Мужчины повиновались и подошли к лорду. Когда же они попытались его схватить, он взялся за ружье, вскинул его и закричал на мешанине из английских и турецких слов:
– Away![44] I atmak! I atmak!
Он запомнил, что стрелять означает «atmak». Нападавшие спешно отступили, а старейшина сказал:
– Этот человек – сумасшедший. Он не понимает нас. Если бы здесь был переводчик, чтобы втолковать ему, что сопротивление бесполезно и только ухудшает его положение!
Тогда я подошел к нему и сказал:
– Прости, старейшина, что я мешаю тебе исполнить свои обязанности. Но если тебе нужен переводчик, то я готов услужить.
– Так скажи этому конокраду, чтоб следовал за мной в тюрьму.
– Конокраду? Ты глубоко ошибаешься. Этот эфенди не крадет коней.
– Это он, раз мой друг, Нирван, так сказал.
– А я говорю тебе, что этот англичанин в своей стране – важный паша. Он красть не будет. У него дома лошадей больше, чем во всей Ругове.
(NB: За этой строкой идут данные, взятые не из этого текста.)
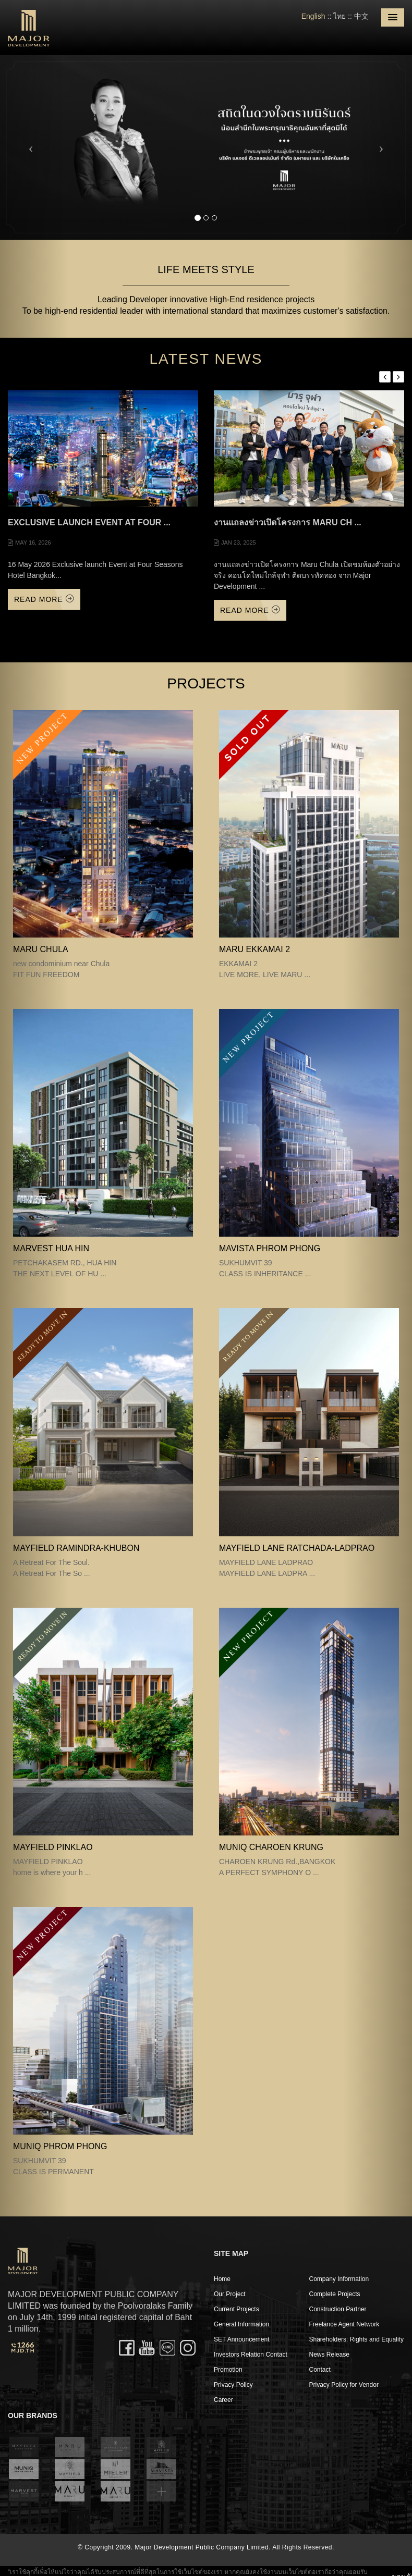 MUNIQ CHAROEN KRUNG (271, 1847)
Я говорил хоть твердым, но вежливым тоном. Похоже, это убедило старейшину в том, что я питаю очень большое уважение к его должности и персоне и он мог бы мной помыкать. Итак, он грубо накинулся на меня:
– Молчи! Здесь будет так, как я скажу! Этот англичанин украл лошадь, он вор, за это его накажут. Скажи ему это!
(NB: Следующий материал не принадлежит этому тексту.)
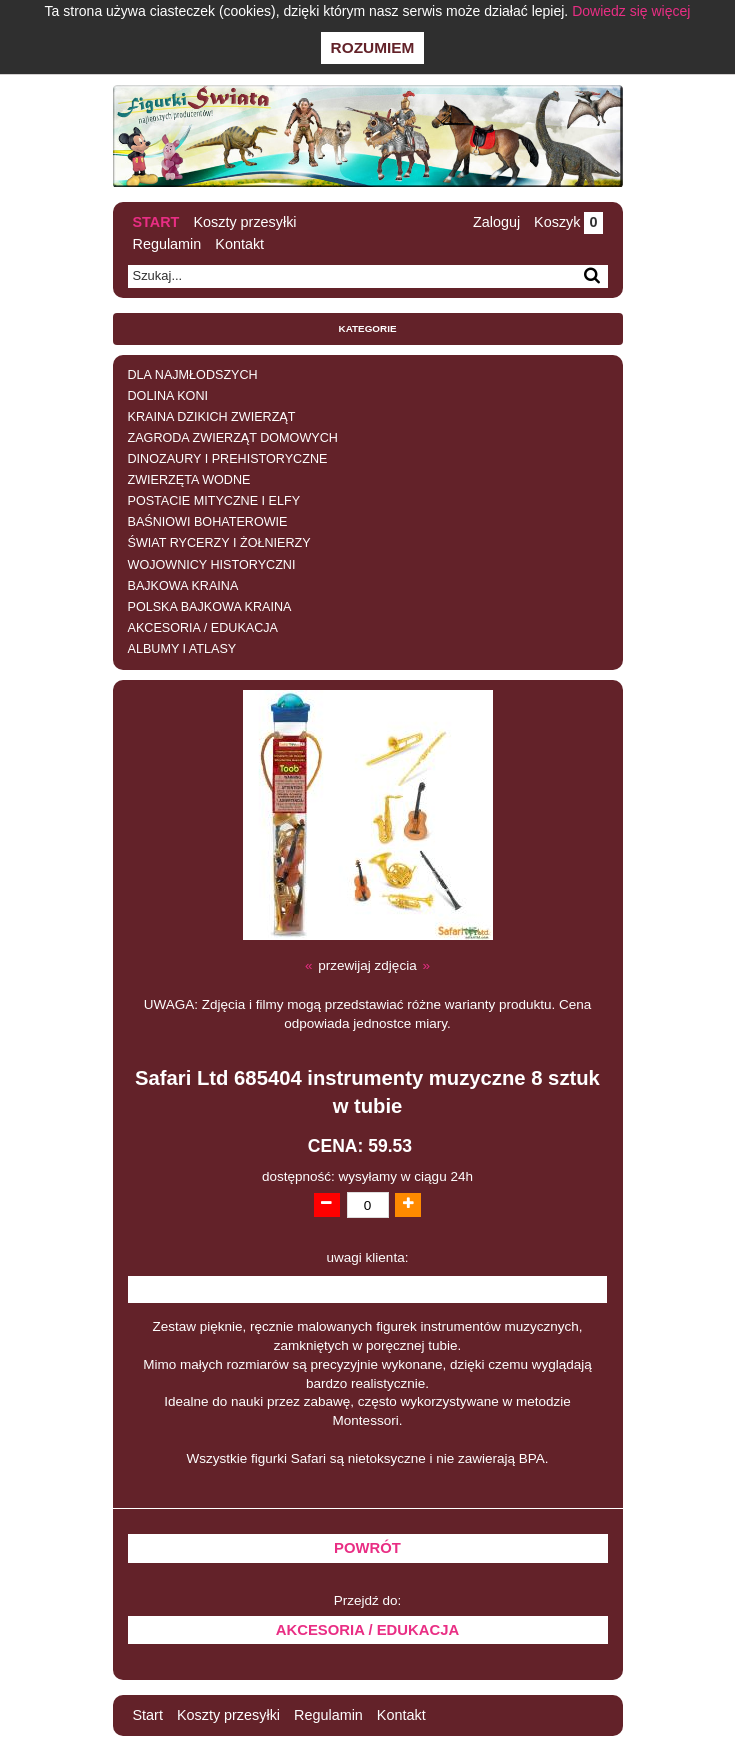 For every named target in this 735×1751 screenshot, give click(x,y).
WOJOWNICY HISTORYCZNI (212, 565)
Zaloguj (496, 222)
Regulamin (167, 244)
– Я не могу ему это сказать.
– Почему?
– Потому что это будет оскорблением, которое он мне никогда не простит. Я не хочу лишиться его дружбы.
– Так, значит, ты друг конокрада? Стыдись!
Он плюнул передо мной.
– Не делай так, старейшина, – предупредил я его. – Я говорю с тобой вежливо, а ты в ответ брызжешь слюной! Если такое случится еще раз, я заговорю по-другому, как ты того заслуживаешь.
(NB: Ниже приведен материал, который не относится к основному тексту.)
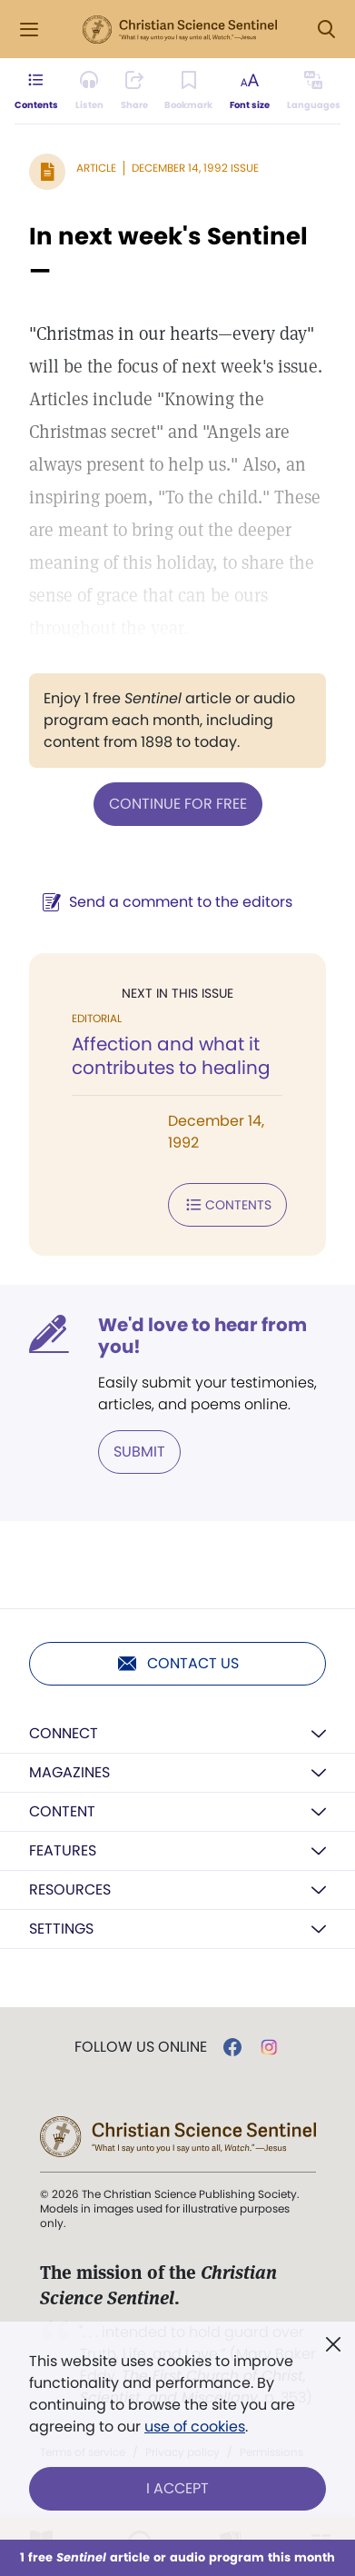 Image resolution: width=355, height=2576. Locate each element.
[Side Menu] (29, 29)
Сказано это было довольно резким тоном. Жут смерил меня взглядом с головы до ног. Потом он кашлянул и сделал движение рукой, словно возбуждая гнев старейшины против меня. Это ему удалось и правитель Руговы тут же ответил мне:
– На каком же языке ты вздумал со мной изъясняться? Со мной подобает говорить лишь вежливым тоном; любой другой тон я наказываю самым строгим образом. Я плюнул в твою сторону, потому что ты назвал своим другом вора. И я имею на то право, а потому плюну еще раз. Смотри, вот тебе!
Он сложил губы в дудочку, а я проворно сделал шаг вперед и закатил ему такую крепкую затрещину, что он пошатнулся и упал. Тут же я достал револьвер. Мои спутники немедленно схватились за оружие. Жут тоже достал свой пистолет.